Penyakit maag merupakan penyakit rutinnya yang kerap kambuh secara berkala terlebih ketika ia sedang stres akibat banyaknya beban pikiran. Penyakit tersebut didapatnya ketika menurunkan berat badan sebanyak lima puluh kilogram dalam empat bulan ketika ia lulus dari SMA. Sehingga saat ia memasuki dunia perkuliahan, ia benar-benar menjelma menjadi sosok pangeran idaman yang tampan dan sempurna.
Voren mengambil ponsel di atas nakas dengan tubuhnya yang gemetaran, ia benar-benar sudah tidak tahan lagi. Harus ada dokter yang menanganinya, kalau tidak ia benar-benar akan terkapar lantaran penyakit maagnya yang cukup akut.
"Do-Doni...," Voren menelepon Doni.
"Tuan, mohon bersabar, saat ini situasi tidak memungkinkan untuk mendatangkan Dokter Steve, tapi Dokter Steve sudah menuliskan resep obat untuk Anda. Saya juga sudah berkoordinasi dengan Nona Velan untuk mekanismenya," kata Doni.
"Do-Doni, aku benar-benar bisa mati, huek...!"
"Tuan! Sebentar saya akan menghubungi Nona Velan, bertahanlah, Tuan," kata Doni sebelum menutup teleponnya.
"Do-Doni...," VorenĀ menahan kembali rasa mualnya.
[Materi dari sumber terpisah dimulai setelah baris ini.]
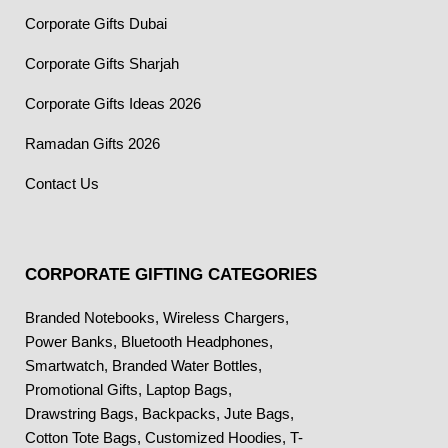
Corporate Gifts Dubai
Corporate Gifts Sharjah
Corporate Gifts Ideas 2026
Ramadan Gifts 2026
Contact Us
CORPORATE GIFTING CATEGORIES
Branded Notebooks
,
Wireless Chargers
,
Power Banks
,
Bluetooth Headphones
,
Smartwatch
,
Branded Water Bottles
,
Promotional Gifts
,
Laptop Bags
,
Drawstring Bags
,
Backpacks
,
Jute Bags
,
Cotton Tote Bags
,
Customized Hoodies
,
T-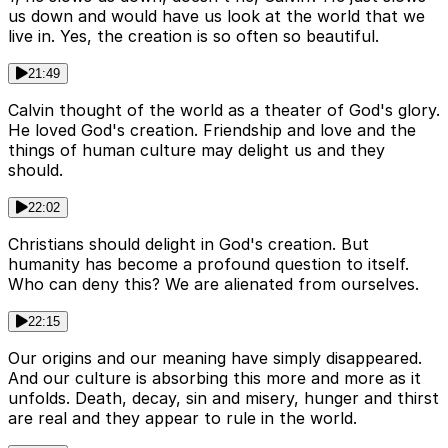
us down and would have us look at the world that we
live in. Yes, the creation is so often so beautiful.
21:49
Calvin thought of the world as a theater of God's glory.
He loved God's creation. Friendship and love and the
things of human culture may delight us and they
should.
22:02
Christians should delight in God's creation. But
humanity has become a profound question to itself.
Who can deny this? We are alienated from ourselves.
22:15
Our origins and our meaning have simply disappeared.
And our culture is absorbing this more and more as it
unfolds. Death, decay, sin and misery, hunger and thirst
are real and they appear to rule in the world.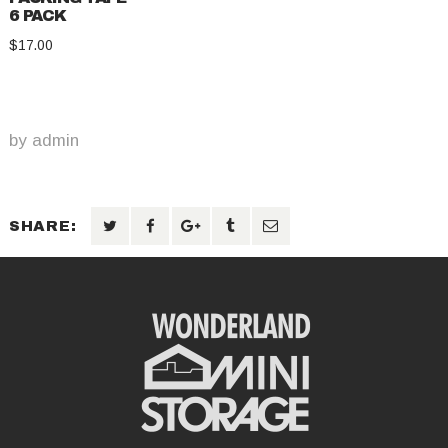
6 PACK
$
17.00
by
admin
SHARE: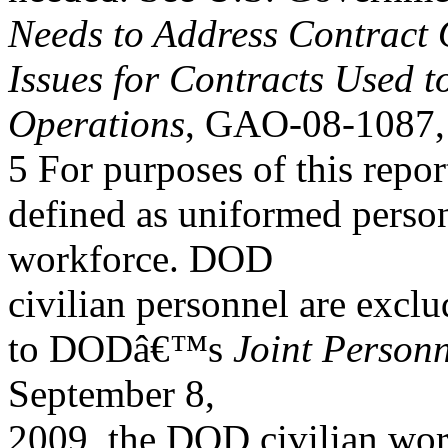
Needs to Address Contract 
Issues for Contracts Used 
Operations
, GAO-08-1087, 
5 For purposes of this rep
defined as uniformed person
workforce. DOD
civilian personnel are excl
to DODâ€™s
Joint Personn
September 8,
2009, the DOD civilian work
Kepalanya benar-benar pusing, mata berkunang-kunang, disertai pandangan yang mulai gelap.
...~...
Velan memasuki kamar Voren dan mendapati pria itu dalam posisi menelungkup seperti sendok di atas piring, menahan rasa sakit di ulu hatinya.
Velan membawakan nampan berisi satu lusin obat dan air minum, lalu meletakkannya di atas nakas.
"Cepat minum semua obat ini," kata Velan.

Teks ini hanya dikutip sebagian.